TASK BRIEF: Throughout the entries below, report every line where "sowie" is found.

RECORDS SUPPLIED:
+ + + + + + +

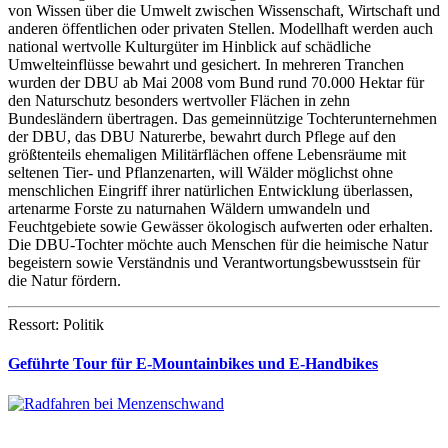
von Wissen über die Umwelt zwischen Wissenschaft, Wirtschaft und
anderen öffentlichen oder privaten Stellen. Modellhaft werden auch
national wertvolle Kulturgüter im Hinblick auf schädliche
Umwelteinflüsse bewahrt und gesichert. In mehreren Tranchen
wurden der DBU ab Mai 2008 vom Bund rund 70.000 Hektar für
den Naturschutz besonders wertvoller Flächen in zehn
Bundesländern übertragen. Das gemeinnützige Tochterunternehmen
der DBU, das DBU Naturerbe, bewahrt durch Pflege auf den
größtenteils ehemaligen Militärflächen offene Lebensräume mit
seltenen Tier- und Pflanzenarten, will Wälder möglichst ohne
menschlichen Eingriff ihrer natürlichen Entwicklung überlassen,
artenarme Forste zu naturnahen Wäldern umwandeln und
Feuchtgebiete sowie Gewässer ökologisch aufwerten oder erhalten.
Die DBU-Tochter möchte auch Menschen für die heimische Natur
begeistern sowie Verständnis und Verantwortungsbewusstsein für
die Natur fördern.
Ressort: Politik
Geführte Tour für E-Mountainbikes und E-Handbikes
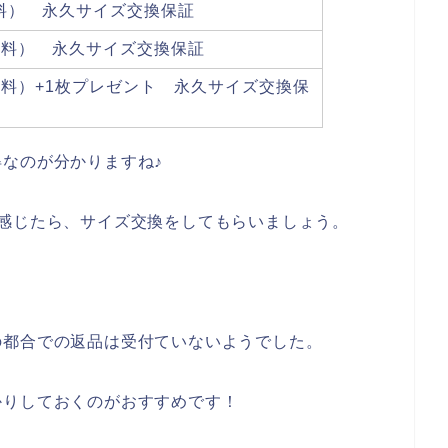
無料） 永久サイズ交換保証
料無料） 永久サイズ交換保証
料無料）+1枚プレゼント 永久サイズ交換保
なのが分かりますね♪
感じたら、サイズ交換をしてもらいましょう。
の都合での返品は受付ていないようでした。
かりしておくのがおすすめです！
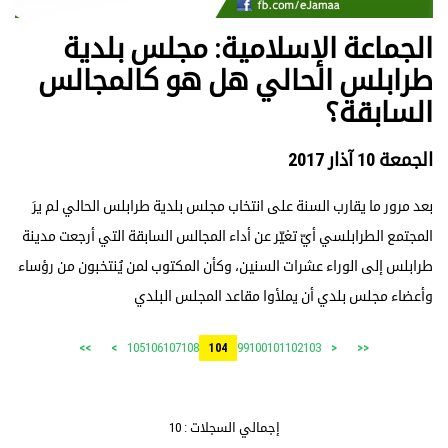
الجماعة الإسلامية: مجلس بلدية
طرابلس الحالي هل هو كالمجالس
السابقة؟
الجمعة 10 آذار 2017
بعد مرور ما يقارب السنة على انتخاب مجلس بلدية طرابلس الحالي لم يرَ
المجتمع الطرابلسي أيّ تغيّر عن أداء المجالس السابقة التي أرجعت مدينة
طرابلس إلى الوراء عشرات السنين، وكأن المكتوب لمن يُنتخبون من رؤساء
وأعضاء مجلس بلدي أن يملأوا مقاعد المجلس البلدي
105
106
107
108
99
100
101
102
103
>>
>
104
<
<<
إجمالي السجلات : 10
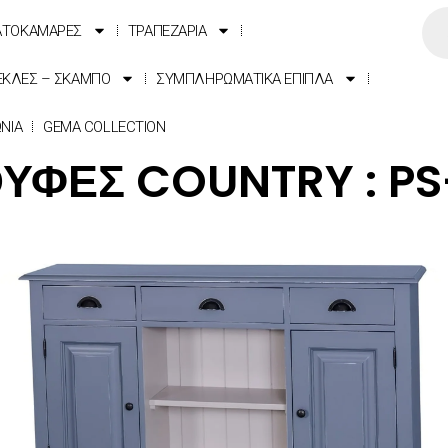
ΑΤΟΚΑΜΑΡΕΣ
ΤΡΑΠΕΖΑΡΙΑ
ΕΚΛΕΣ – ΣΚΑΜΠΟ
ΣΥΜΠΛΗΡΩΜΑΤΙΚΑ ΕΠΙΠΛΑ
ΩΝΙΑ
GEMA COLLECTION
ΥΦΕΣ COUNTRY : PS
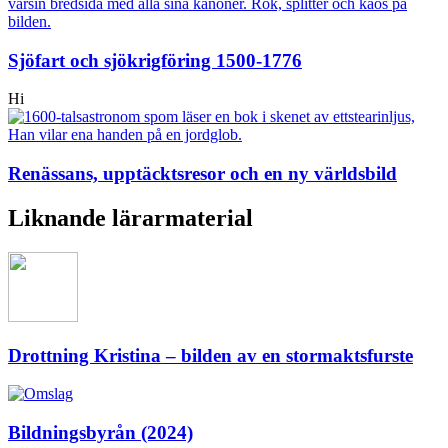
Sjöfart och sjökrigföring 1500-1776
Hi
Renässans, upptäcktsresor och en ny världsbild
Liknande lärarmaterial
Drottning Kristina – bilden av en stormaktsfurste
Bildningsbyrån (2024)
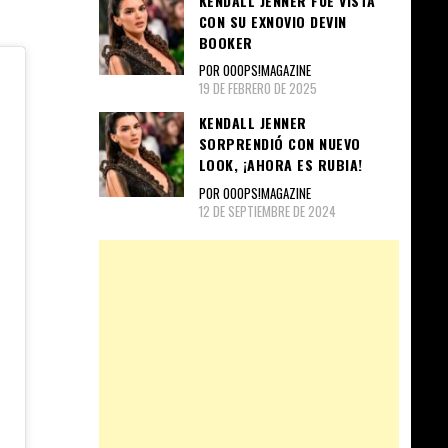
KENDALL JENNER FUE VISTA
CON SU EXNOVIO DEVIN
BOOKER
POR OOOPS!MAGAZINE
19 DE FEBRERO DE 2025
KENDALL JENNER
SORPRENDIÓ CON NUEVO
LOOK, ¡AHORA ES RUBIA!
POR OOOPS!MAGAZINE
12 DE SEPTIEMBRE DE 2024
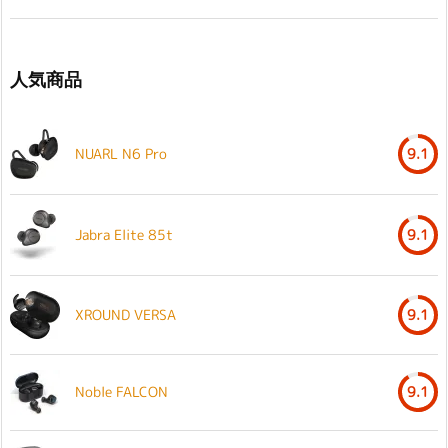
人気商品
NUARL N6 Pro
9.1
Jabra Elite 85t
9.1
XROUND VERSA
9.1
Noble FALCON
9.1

+ + + + + + +

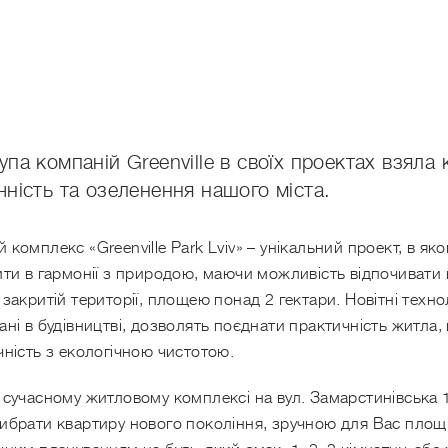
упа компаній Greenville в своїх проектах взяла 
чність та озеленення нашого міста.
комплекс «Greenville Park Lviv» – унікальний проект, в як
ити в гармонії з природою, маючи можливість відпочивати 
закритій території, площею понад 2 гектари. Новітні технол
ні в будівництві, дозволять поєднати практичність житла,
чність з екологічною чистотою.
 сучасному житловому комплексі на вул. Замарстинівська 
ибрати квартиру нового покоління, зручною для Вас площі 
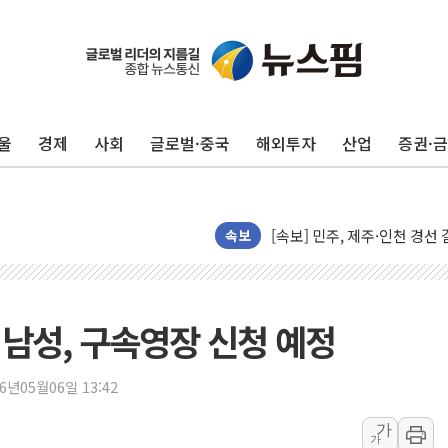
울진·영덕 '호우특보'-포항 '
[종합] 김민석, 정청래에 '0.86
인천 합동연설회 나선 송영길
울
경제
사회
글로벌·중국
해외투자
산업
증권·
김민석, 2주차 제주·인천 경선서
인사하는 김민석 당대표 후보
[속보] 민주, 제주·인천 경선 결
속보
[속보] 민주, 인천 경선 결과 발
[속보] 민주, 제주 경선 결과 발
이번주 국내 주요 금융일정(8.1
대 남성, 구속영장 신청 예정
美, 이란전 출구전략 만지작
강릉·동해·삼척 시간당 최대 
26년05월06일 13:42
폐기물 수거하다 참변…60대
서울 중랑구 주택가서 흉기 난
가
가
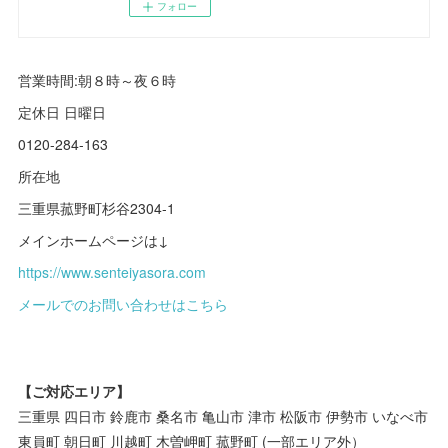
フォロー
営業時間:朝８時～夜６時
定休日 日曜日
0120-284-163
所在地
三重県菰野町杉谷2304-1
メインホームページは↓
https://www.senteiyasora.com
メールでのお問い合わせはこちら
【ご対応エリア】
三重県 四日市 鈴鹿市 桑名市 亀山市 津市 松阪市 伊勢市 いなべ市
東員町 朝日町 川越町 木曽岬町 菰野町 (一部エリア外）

+ + + + + + +

ANSWER SPACE:
Feuchtgebiete sowie Gewässer ökologisch aufwerten oder erhalten.
begeistern sowie Verständnis und Verantwortungsbewusstsein für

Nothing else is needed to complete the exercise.